Where super-rich are investing after snubbing real estate

Knight Frank Kenya CEO Mark Dunford addressing journalists during the Wealth Report 2025 – Kenyan 2nd Edition launch event at Capital Club in Nairobi on May 13, 2025. 

Photo credit: Bonface Bogita | Nation Media Group

Kenya’s super-rich are cutting their exposure in the property sector and directing billions into money market funds, treasury bonds and real estate investment trusts (Reits) as they seek high returns and liquid assets.

Knight Frank’s latest wealth and investments report shows that the rich with a net worth of at least Sh130 million ($1 million) are not putting cash in residential properties for income and have slowed down on direct investments in office blocks and malls amid a glut.

They are looking at investments generating stable income streams and assets that are easier to exit while preserving wealth for future generations.

The stock market offered investors the highest returns in the first half of the year, ahead of fixed income assets and property, as a rally led by bank shares boosted investor wealth at the bourse.

The billionaires are keen on passive investments like money market funds, bonds and Reits, which are publicly listed real estate companies that invest in physical property, typically office real estate.

Reits make it possible for institutions and retail investors to invest in commercial real estate and receive a consistent income stream, without being landlords in an investment that is easily traded.

This marks a shift from previous trends where millions packed a huge chunk of their shares in residential homes and office blocks for rent.

“The overall decline in wealth allocation towards residential property over recent years suggests a broader strategic shift towards diversified, income-generating and more liquid investments,” says Knight Frank.

“Investors are increasingly prioritising assets that generate stable income streams, preserve capital and offer easier market exit opportunities.

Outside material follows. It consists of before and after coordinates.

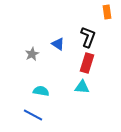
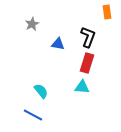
blue triangle: rotated 24 degrees counterclockwise
gray star: moved 30 px up
cyan semicircle: rotated 42 degrees clockwise
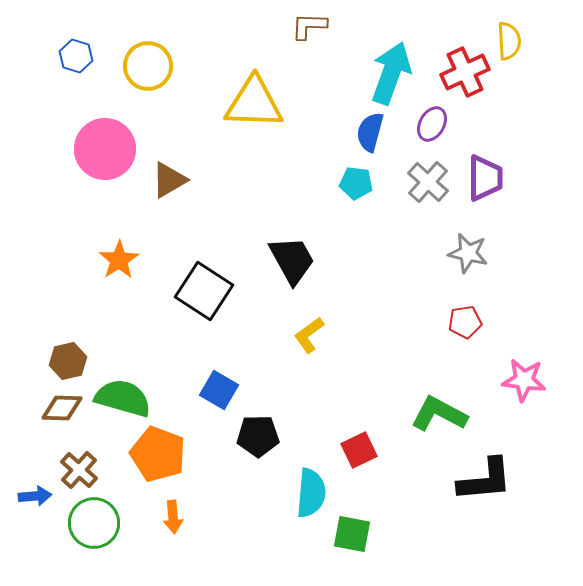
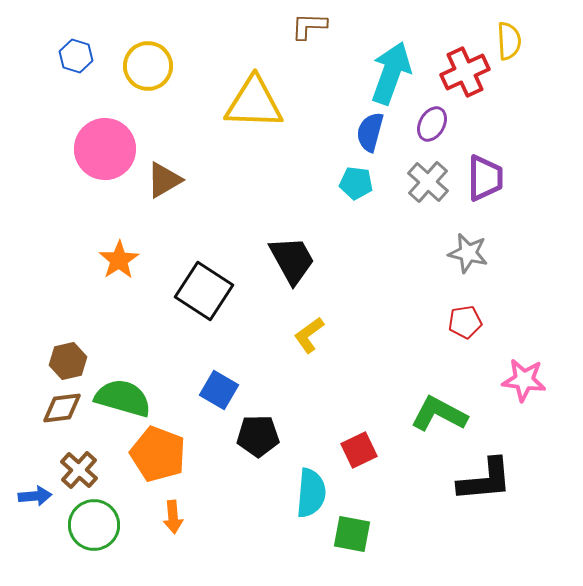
brown triangle: moved 5 px left
brown diamond: rotated 9 degrees counterclockwise
green circle: moved 2 px down
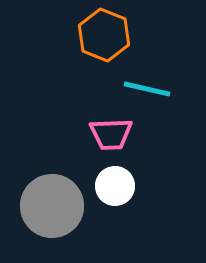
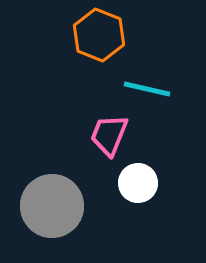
orange hexagon: moved 5 px left
pink trapezoid: moved 2 px left, 1 px down; rotated 114 degrees clockwise
white circle: moved 23 px right, 3 px up
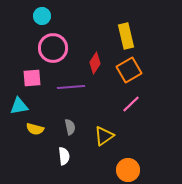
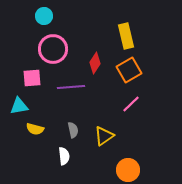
cyan circle: moved 2 px right
pink circle: moved 1 px down
gray semicircle: moved 3 px right, 3 px down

HNWIs [high-net-worth investors] retain residential properties for private use rather than income generation.”

Looking forward, Knight Frank reckons that Kenya’s super-rich are eyeing farm lands and data centres as emerging investment opportunities.

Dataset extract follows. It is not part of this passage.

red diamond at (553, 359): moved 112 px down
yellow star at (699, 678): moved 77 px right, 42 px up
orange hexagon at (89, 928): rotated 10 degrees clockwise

Data centres are the main infrastructure powering artificial intelligence (AI) by providing the high computing power, specialised computer hardware and the large storage needed to train and deploy complex language models.

There is a shortage of heavy-duty data centres needed to crunch the masses of data required to train large language models and run the AI-powered applications.

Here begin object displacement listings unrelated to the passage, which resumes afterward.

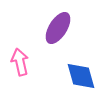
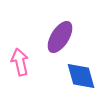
purple ellipse: moved 2 px right, 9 px down
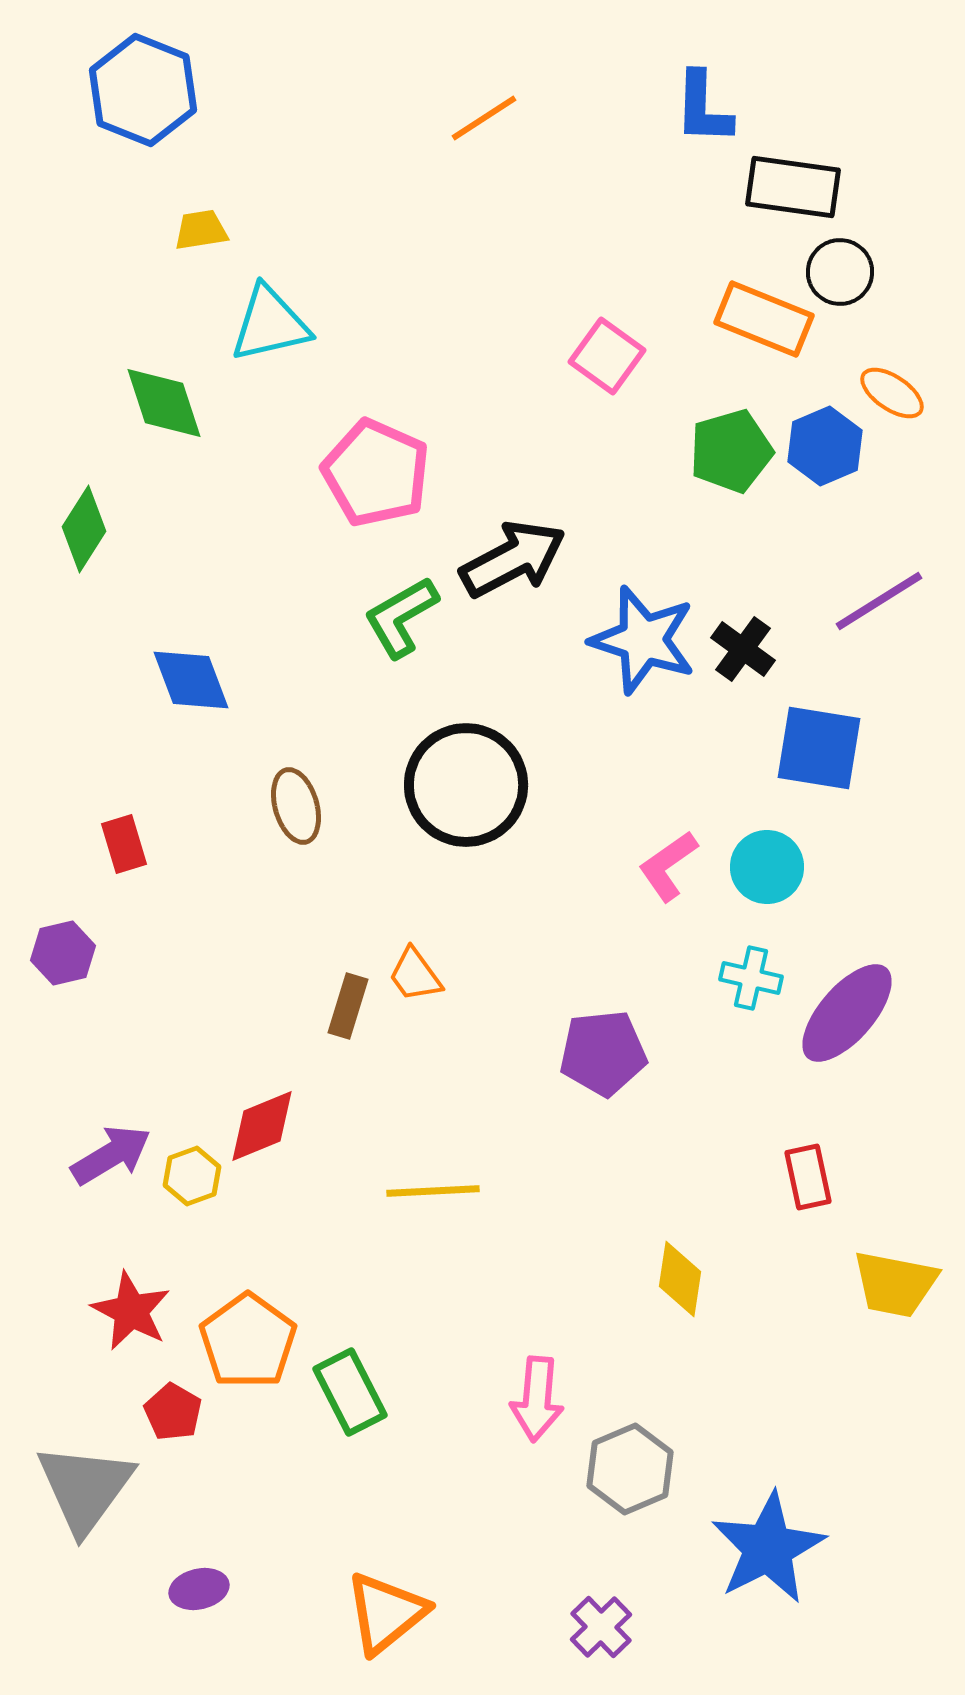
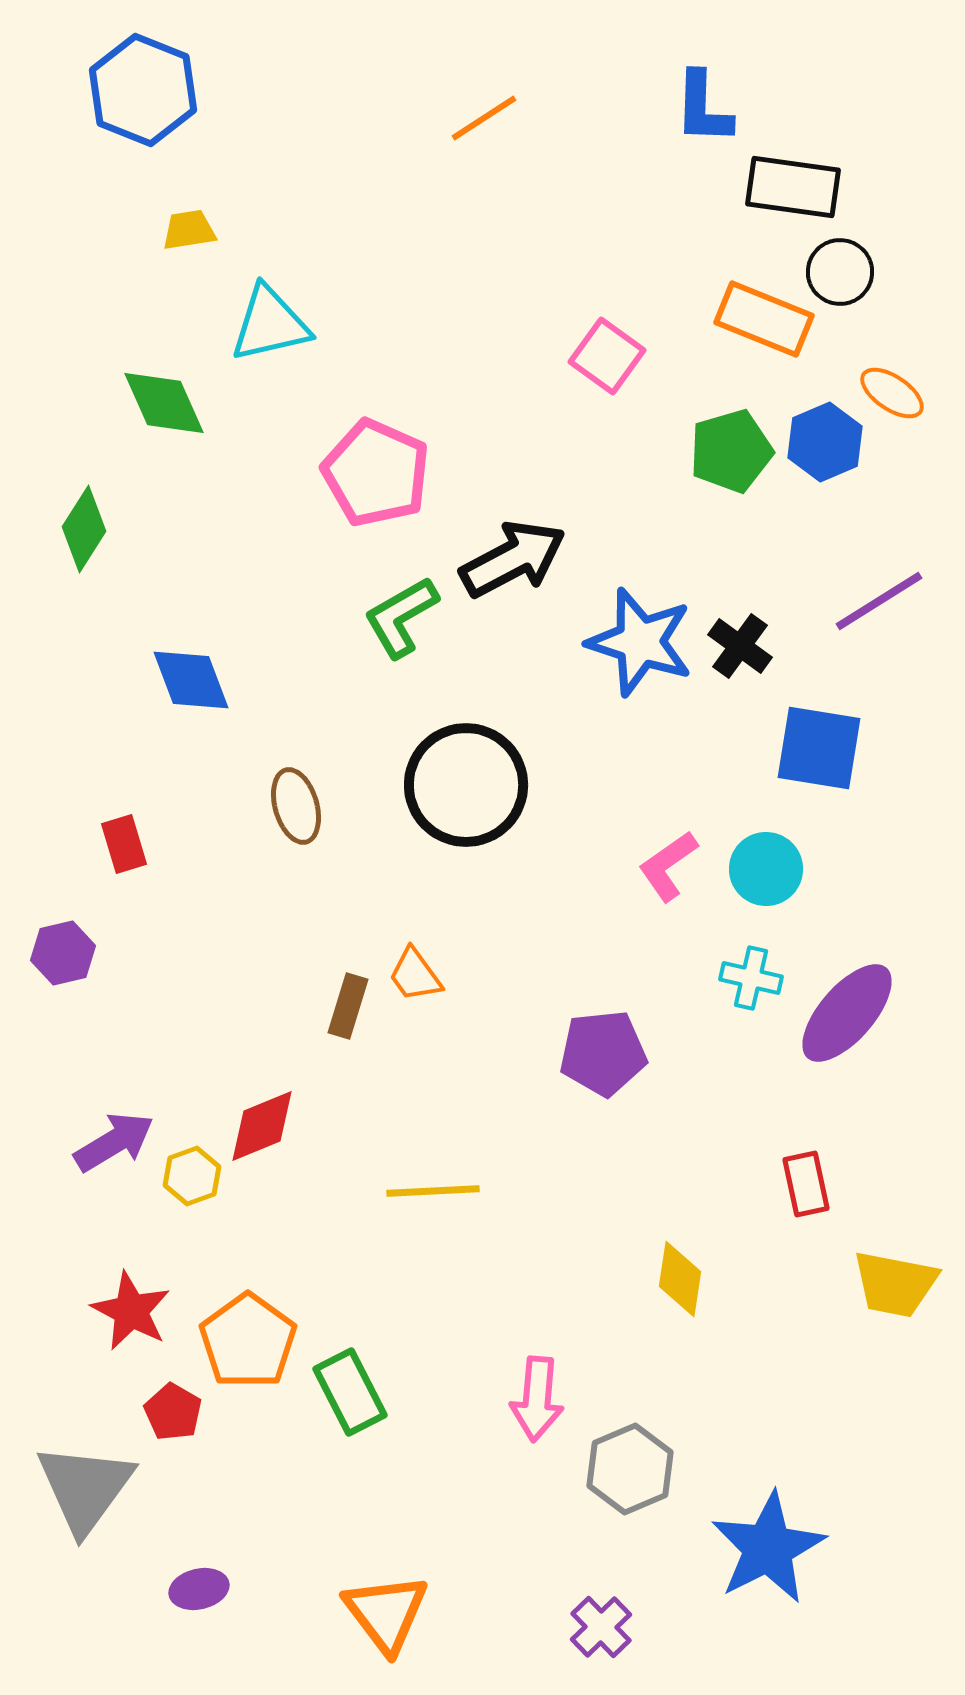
yellow trapezoid at (201, 230): moved 12 px left
green diamond at (164, 403): rotated 6 degrees counterclockwise
blue hexagon at (825, 446): moved 4 px up
blue star at (643, 640): moved 3 px left, 2 px down
black cross at (743, 649): moved 3 px left, 3 px up
cyan circle at (767, 867): moved 1 px left, 2 px down
purple arrow at (111, 1155): moved 3 px right, 13 px up
red rectangle at (808, 1177): moved 2 px left, 7 px down
orange triangle at (386, 1613): rotated 28 degrees counterclockwise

“Data centres emerged as one of the most attractive investment opportunities in 2026,” said Knight Frank.

“Rising expansion of the digital economy, increasing cloud adoption and growing demand for artificial intelligence and data storage infrastructure are driving interest in the sector.”

The rich are also aggressively buying farm land, with tycoons viewing the investment as a hedge against inflation, a store of wealth, and a vehicle for long-term capital appreciation, says the wealth report.

They are targeting satellite towns that are redefining Kenya’s real estate, which is shifting growth from prime suburbs to peri-urban centres due to affordability and availability of land on the back of improved infrastructure.

“Many investors are also acquiring large tracts of land in satellite towns and emerging growth corridors, anticipating future value appreciation driven by infrastructure development, urban expansion, and population growth,” says Knight Frank.

“Beyond its investment appeal, agricultural land serves as a generational asset that can be passed down through families while also providing collateral for future financing opportunities.”

Treasury bonds issued in the six months offered investors annual returns of between 12 percent and 14.2 percent, before withholding taxes of 10 to 15 percent on the interest.

Investors in the shorter Treasury bills earned between 7.4 percent and 9.2 percent in annualised interest as rates remained low despite the rise in inflation in the second quarter of the year, on costly fuel following the Iran war.

Investors opting to keep cash in fixed deposit accounts in banks saw the return fall to 6.8 percent in May 2026 from 7.03 percent in December 2025, as the Central Bank of Kenya lowered the base rate to 8.75 percent from nine percent in December.

In the property sector, rental and sales prices were in the single digits of up to 5.1 percent in the period as demand fell due to challenging economic conditions.

Shilling-denominated money market funds that carry the bulk of unit trust assets were offering annual returns of between 5.2 and 13.8 percent at the end of June.

This left the equities market unchallenged as the top-performing asset class, with a return of 27.8 percent in the six months, buoyed by gains in banking stocks and Safaricom.

But the majority of the super-rich captured in the Knight Frank report did not mention equities and the Nairobi Securities Exchange (NSE) as their preferred investment home.